UW-Eau Claire Second Annual Black Multicultural Hair & Skin Drive

Black-led student groups work together to create donation crive aimed at natural hair.

More stories from Samantha Morrell


The selection of Black hair care products in stores is limited in Eau Claire. ©SamanthaMorrell2021

When shopping for hair care products, Black Student Alliance President Jasmine Rosario found that she tends to spend more money on hair care than those around her.

Throughout February, the annual Black Multicultural Hair & Skin Drive was held in the University of Wisconsin-Eau Claire’s Centennial Hall as a celebration of Black History Month. The donation drive was started in 2020 as a collaboration between two Black-led student organizations, the Black Student Alliance and the African Student Association, and is faculty-led by the student services coordinator of the Office of Multicultural Affairs Michael Thomas.

According to the Rosario, all the donated products will be going to men, women and children who are financially struggling and might not be able to purchase the products on their own. The donation drive is specifically looking for brands similar to Cantu Beauty or OKAY Pure Naturals; however, any products designed for curly hair that do not have sulfates were accepted.
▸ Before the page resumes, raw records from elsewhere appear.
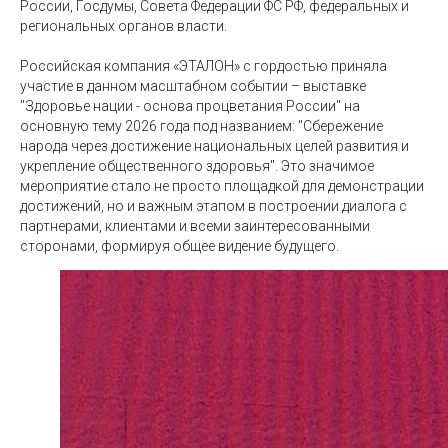
России, Госдумы, Совета Федерации ФС РФ, федеральных и
региональных органов власти.
Российская компания «ЭТАЛОН» с гордостью приняла
участие в данном масштабном событии – выставке
"Здоровье нации - основа процветания России" на
основную тему 2026 года под названием: "Сбережение
народа через достижение национальных целей развития и
укрепление общественного здоровья". Это значимое
мероприятие стало не просто площадкой для демонстрации
достижений, но и важным этапом в построении диалога с
партнерами, клиентами и всеми заинтересованными
сторонами, формируя общее видение будущего.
“I remember going out shopping with my friends to go shopping for shampoos and things and they spend maybe $10 and I’m looking at $20-$25 on just maybe three things for my hair,” Rosario said. “It’s definitely more expensive and it’s also a lot harder to find as well.” Not only are the products more expensive, but Black hair care is much more time-consuming.

Curly hair is more prone to breakage, and simple things like using a hairbrush or even sleeping with a cotton pillow can split the shaft of the hair. To solve these, Rosario sleeps with her hair in a silk bonnet or uses a silk pillowcase as silk is much gentler to curly hair than typical cotton pillowcases. Curly hair can also be worn in protective hairstyles. Hairstyles like box braids or cornrows are traditional protective hairstyles meant to prevent breakage and can be left in for weeks or months at a time.

While Black hair care varies largely from other hair care, skin care has its own set of drawbacks. Skin care is not as separated into ethnicities as hair care is, but Rosario warned that the few skin care products aimed at Black skin often have skin bleaching products. Skin bleaching products are chemicals that, over time, lighten the color of one’s skin and are a major factor in colorism in the Black community.

Black people are more likely to experience microaggressions Rosario said.  

A microaggression is “A comment or action that subtly and often unconsciously or unintentionally expresses a prejudiced attitude toward a member of a marginalized group (such as a racial minority)” defined Merriam-Webster.

These microaggressions are something that Rosario said happens to Black people on a weekly or even daily basis. They may be small things like unintentional comments about skin or clothes but are sometimes much larger instances.

“Every time I change my hair, (someone asks) ‘is that your real hair?’ which is a total microaggression,” recounted Rosario. “It’s just so embedded into society to assume so many wrong and hateful things just towards our hair.”